Defeating Sin in Our Lives is a Process...
June 15, 20-- (Happy Birthday RGS! Think of you every year...)
Perhaps defeating the sin in our lives is like dealing with
certain weeds in our gardens and yards. We have loads and loads of wild
raspberries in our yard, complete with thorns. I have been pulling what could
be pulled up by the roots (not many) and clipping at ground level what won’t
pull, for years, now. They grow profusely among the other wild plants that I
would like to keep for their beauty...
When I first began this endeavor, I often had to deal with a
discouraging, even mocking, inner voice that kept telling me I was wasting my
time, they would just grow back. But I enjoyed watching them be gone, even for
a little while, so I continued. It was satisfying and therapeutic to see the
area after I clipped, free of the offensive brambles.
As I continued doing this, I began to think about what was
going on with the plants, and applying my limited knowledge of plant biology.

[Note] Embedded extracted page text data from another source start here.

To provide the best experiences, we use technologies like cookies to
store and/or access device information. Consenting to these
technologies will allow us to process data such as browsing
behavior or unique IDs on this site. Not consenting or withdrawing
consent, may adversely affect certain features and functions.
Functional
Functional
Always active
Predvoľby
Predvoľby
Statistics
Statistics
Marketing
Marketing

I
understood that plants get their energy from the sun, which they use to make
sugar for themselves, and they store some of this sugar in their roots and
branches to use for later. And I came to the conclusion that they can’t continue to grow back if I continue to clip them down
when they pop up, because they are using their stored energy to try and grow
again, and they only have so much
stored energy. Eventually they won’t be able to ‘try again’. And apparently, I
came to the right conclusion, because now, after four seasons, very few and
tiny raspberry plants come up in the areas where I consistently clip.
So, how much of the energy of the sin that hinders us is
stored in its roots? Perhaps
what seems like a hopeless task, defeating the sin in our lives, is actually
just a matter of persistently cutting it off when it appears, over and over
until it loses strength? And how much of the effective ‘cutting’ is in the form
of the sacrament of reconciliation?
This year I began a campaign against another unwanted weed
in my yard – bracken ferns. The send up very stiff, tall (up to 3 feet) ‘arms’

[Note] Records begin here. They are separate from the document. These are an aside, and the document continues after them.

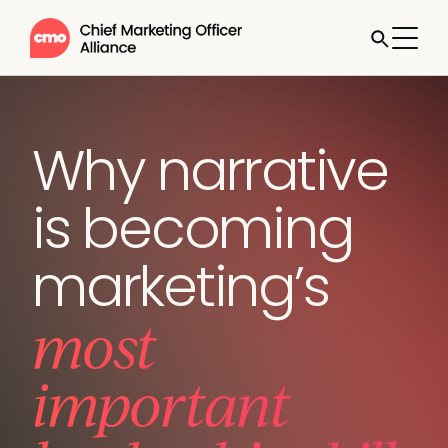
Why narrative
is becoming
marketing’s
most
important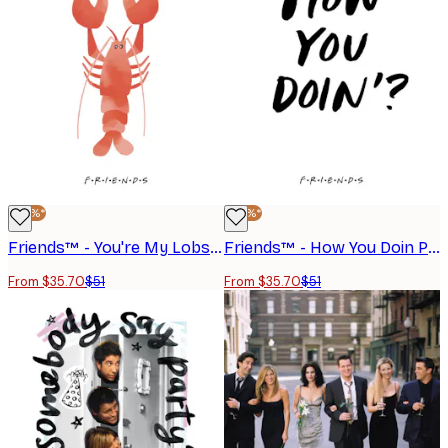
-30%*
-30%*
Friends™ - You're My Lobster Poster
Friends™ - How You Doin Poster
From $35.70
$51
From $35.70
$51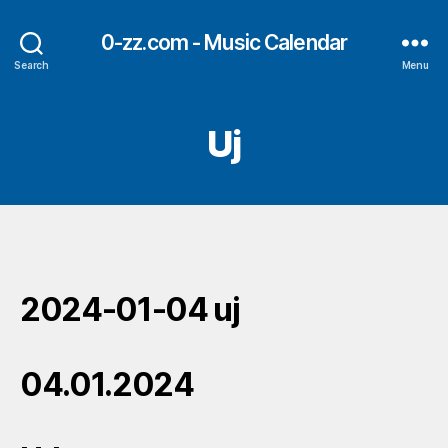
0-zz.com - Music Calendar
Search
Menu
Uj
2024-01-04 uj
04.01.2024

with little fists on the end that uncurl into very large leaves that shade
everything beneath them. They are easy to clip, being tall and obvious, and I
thought they would be piece of cake to get rid of. But within a few days of
clipping every one of them in a certain area, twice as many would shoot up.
Maybe more than twice as many, but I don’t want to exaggerate!
So I went at it again. I am expecting that more will pop up,
but I know they are growing up from roots that only have so much stored energy
in them, so I am expecting that they will pop up smaller and smaller until they
can’t pop up any more. And that next year they will come back with less vigor,
and the next even less, until they come back no more!